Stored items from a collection
▼

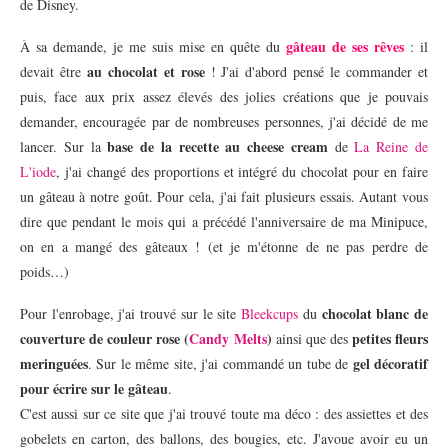
de Disney.
gâteau de ses rêves
À sa demande, je me suis mise en quête du
: il
au chocolat et rose
devait être
! J'ai d'abord pensé le commander et
puis, face aux prix assez élevés des jolies créations que je pouvais
demander, encouragée par de nombreuses personnes, j'ai décidé de me
base de la recette au cheese cream
lancer. Sur la
de
La Reine de
L'iode
, j'ai changé des proportions et intégré du chocolat pour en faire
un gâteau à notre goût. Pour cela, j'ai fait plusieurs essais. Autant vous
dire que pendant le mois qui a précédé l'anniversaire de ma Minipuce,
on en a mangé des gâteaux ! (et je m'étonne de ne pas perdre de
poids…)
chocolat blanc de
Pour l'enrobage, j'ai trouvé sur le site
Bleekcups
du
couverture de couleur rose (
Candy Melts
)
petites fleurs
ainsi que des
meringuées
gel décoratif
. Sur le même site, j'ai commandé un tube de
pour écrire sur le gâteau
.
C'est aussi sur ce site que j'ai trouvé toute ma déco : des assiettes et des
gobelets en carton, des ballons, des bougies, etc. J'avoue avoir eu un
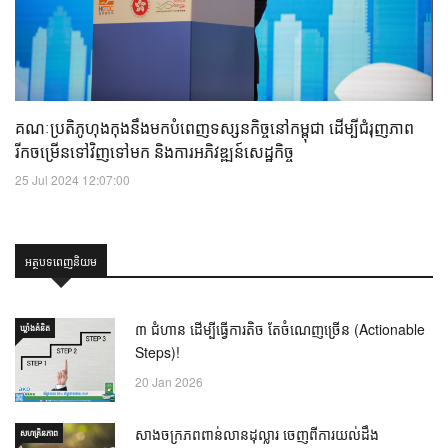
គណៈប្រតិភូហុងកុងនឹងមកបំពេញទស្សនកិច្ចនៅកម្ពុជា ដើម្បីជំរុញភាព
រីកចម្រើនទៅវិញទៅមក និងការអភិវឌ្ឍន៍សេដ្ឋកិច្ច
25 Jul 2024 12:07:00
អត្ថបទពេញនិយម
៣ ជំហាន ដើម្បីធ្វើការតិច តែចំណេញច្រើន (Actionable
ឃ្លាំង​គំនិត
Steps)!
20 Jan 2026
សាងចក្រភពពាន់លានដុល្លារ ចេញពីការយល់ដឹង
សហគ្រិនភាព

▲

All pictures must be left out. Reproduce exactly the lines from the one containing "gobelets en carton, des" to the final line of the entries.

## [EXERCISE OUTPUT]
gobelets en carton, des ballons, des bougies, etc. J'avoue avoir eu un
គណៈប្រតិភូហុងកុងនឹងមកបំពេញទស្សនកិច្ចនៅកម្ពុជា ដើម្បីជំរុញភាព
រីកចម្រើនទៅវិញទៅមក និងការអភិវឌ្ឍន៍សេដ្ឋកិច្ច
25 Jul 2024 12:07:00
អត្ថបទពេញនិយម
៣ ជំហាន ដើម្បីធ្វើការតិច តែចំណេញច្រើន (Actionable
ឃ្លាំង​គំនិត
Steps)!
20 Jan 2026
សាងចក្រភពពាន់លានដុល្លារ ចេញពីការយល់ដឹង
សហគ្រិនភាព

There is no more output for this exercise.